= Universal multimedia access =

Delivery of multimedia resources

The Universal Multimedia Access (UMA) addresses the delivery of multimedia resources under different and varying network conditions, diverse terminal equipment capabilities, specific user or creator preferences and needs and usage environment conditions. It aims for guaranteed unrestricted access to multimedia content from any device, through any network, independently of the original content format, efficiently satisfying user preferences and usage environment conditions.

==Requirements==
The fulfilment of UMA requires that content is remotely searchable and accessible, with useful descriptions of it and its context, and mediation/delivery systems can use this information to serve users regardless of location, format and type of terminal or network connections, respecting user preferences, environmental conditions and ownership and usage rights.

==Approach==
One feasible approach to implement UMA, is to develop context-aware systems that use the content and context descriptions to decide upon the need to adapt the content before delivering it to the end-user.

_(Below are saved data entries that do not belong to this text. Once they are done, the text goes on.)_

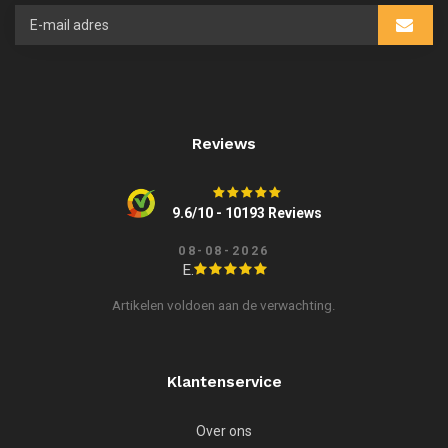
Reviews
9.6/10 - 10193 Reviews
08-08-2026
E.
Artikelen voldoen aan de verwachting.
Klantenservice
Over ons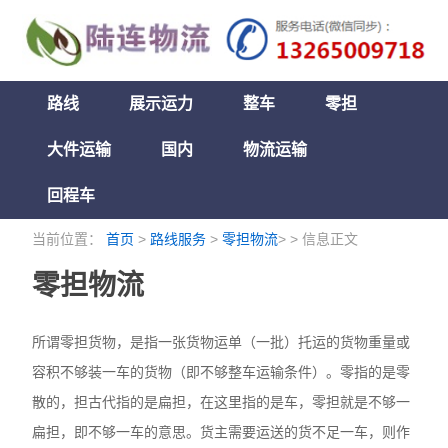
路线
展示运力
整车
零担
大件运输
国内
物流运输
回程车
当前位置：
首页
>
路线服务
>
零担物流
> > 信息正文
零担物流
所谓零担货物，是指一张货物运单（一批）托运的货物重量或
容积不够装一车的货物（即不够整车运输条件）。零指的是零
散的，担古代指的是扁担，在这里指的是车，零担就是不够一
扁担，即不够一车的意思。货主需要运送的货不足一车，则作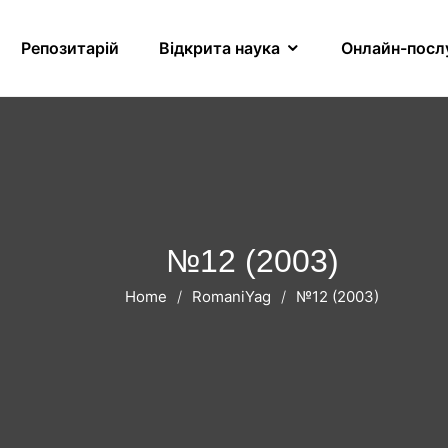
Репозитарій
Відкрита наука
Онлайн-посл
№12 (2003)
Home
RomaniYag
№12 (2003)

The use of open ontologies and standards to structure, represent and convey those descriptions as well as to specify the kind of adaptation operations is vital for the success of UMA. This is especially true in loosely coupled environments such as the Internet, where heterogeneous end-users devices, varied content formats, repositories and networking technologies co-exist. Standards from the W3C such as OWL (Web Ontology Language) or CC/PP (Content Capability/Preferences Profile) and from ISO/IEC such as MPEG-7 and especially MPEG-21, are well-suited for the implementation of UMA-enabler systems.